In truth, not even I was convinced I’d get married in a church. Years earlier I would have told you I’d be a hypocrite if I got married in a church because I wasn’t religious, and I’d had mini fantasies of getting married in Brighton’s Royal Pavilion because, let’s face it, it’s stunning and as equally beautiful as Buckingham Palace.
Image via brighton-hove-rpml.org.uk
But the Pavilion has it’s downside…the room in which all marriage ceremonies take place holds only 40 guests, and there was something else that wasn’t quite right about it that I couldn’t put my finger on.
Something in my mind changed, though, when I walked into a book sale in the church down the road from our house. It was huge. And beautiful. And it made me mouth “wow” when I looked around it. But that was over a year earlier and I hadn’t really thought about it since, I mean, I didn’t want a church wedding.
But when we got engaged, it became clear just how important a church wedding was to Jack. He had quite a religious upbringing and to him it didn’t feel like a wedding if it wasn’t in a church. He firmly stood his ground with me on this one, and I thought about that church again.
The more I thought about it, the more I liked the idea, and that Sunday we decided to go to a service to see for ourselves what it would be like in there when it wasn’t covered in books. I have never been so nervous in my entire life as I was walking in there at 10:00 AM one Sunday morning. I thought the people there would be like dogs smelling fear—they would be able to sense I wasn’t one of them! I sat at the back quietly and listened awkwardly to the service. But something happened to me in that hour. I listened to the sermon and I laughed, thought, and considered what was being said. The Vicar spoke about normal things, like his daughter’s birthday party and what he’d watched at the cinema the night before. It wasn’t at all what I thought church was going to be like, and it surprised me in the best way possible.

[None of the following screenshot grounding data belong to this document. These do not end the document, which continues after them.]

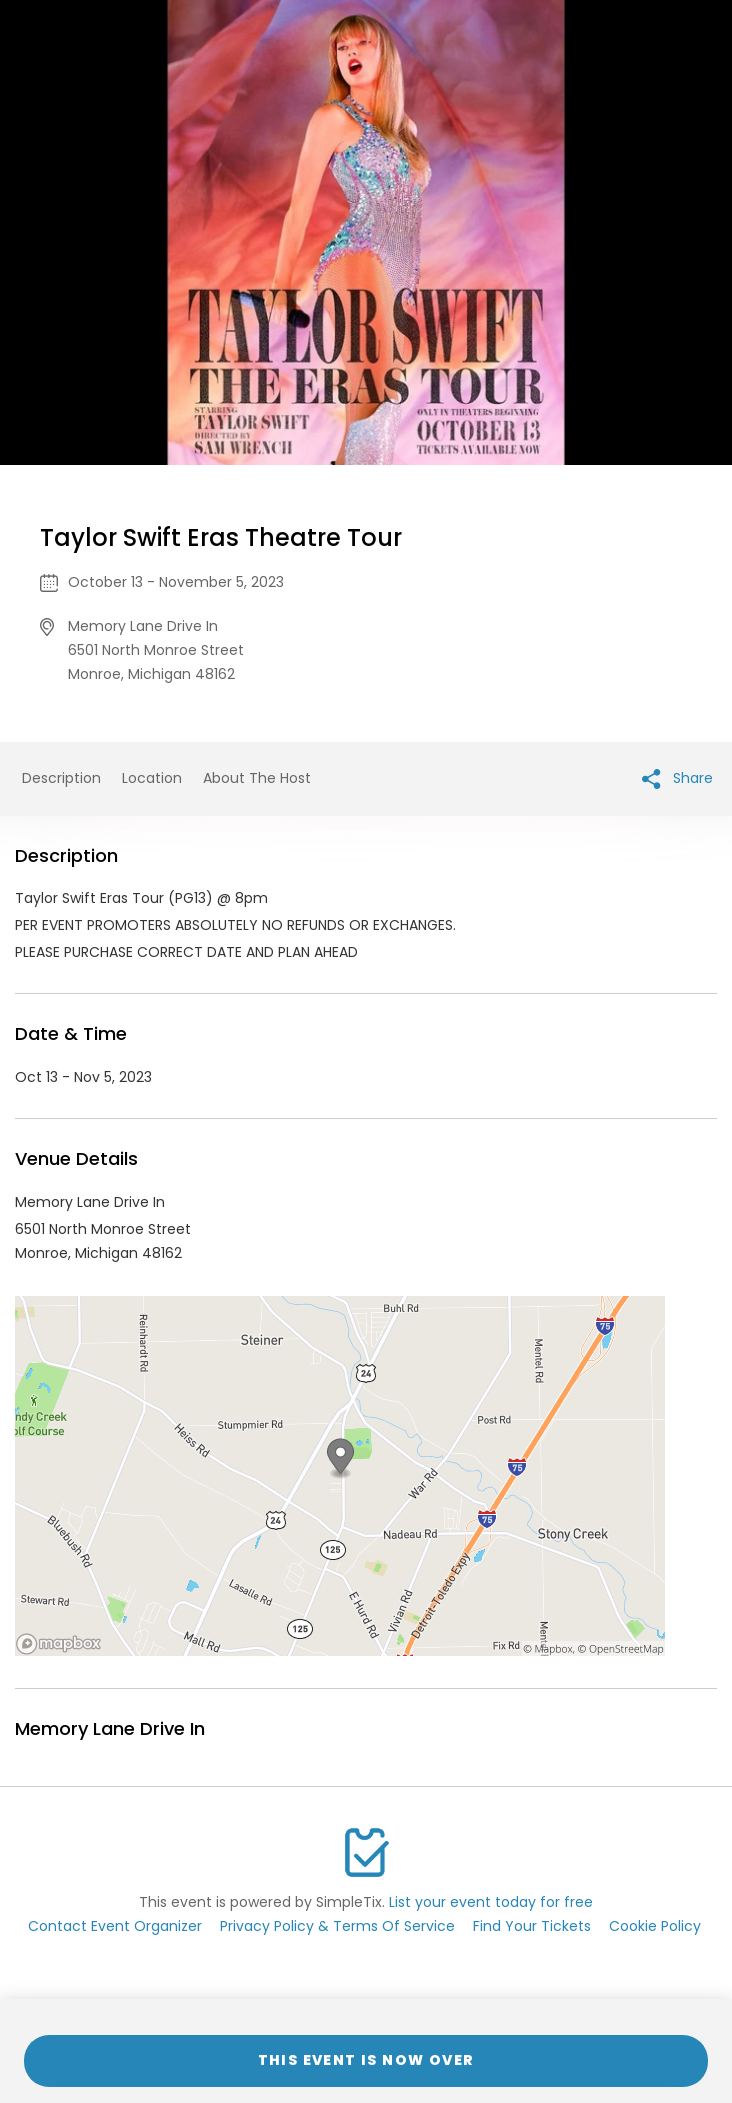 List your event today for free (491, 1902)
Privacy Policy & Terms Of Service (337, 1926)
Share (677, 778)
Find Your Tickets (532, 1926)
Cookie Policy (655, 1926)
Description (61, 778)
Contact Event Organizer (115, 1926)
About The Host (257, 778)
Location (152, 778)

We continued to go to church every Sunday for the next few weeks, and I heard about a coffee morning they were having one Saturday. So I baked a cake and took it down! They were delighted I’d decided to help, and it felt great doing something for a community that I’d never even known existed on my doorstep.
I began to feel better and less guilty about getting married there, and then one Sunday as I entered the church, I started walking to the back row and I realised what it was about the Pavilion room that had unsettled me so—the aisle. Or should I say the lack of an aisle—the entrance to the room was at the side and there was a tiny walk down past a couple of guests and then along the front. I just couldn’t get over it. The “walking down the aisle with my dad” bit was a huge factor to me, and immediately I changed my mind about what I wanted. Jack was right—church it had to be.
I mentioned it was beautiful, right? Royal Pavilion or not, I think this church definitely has the “wow” factor, don’t you think?
Image via Beyond
Did anyone else go the church route when they initially thought they wouldn’t? What do you think you’d have done if you lived in a place where you couldn’t legally get married outside, like England?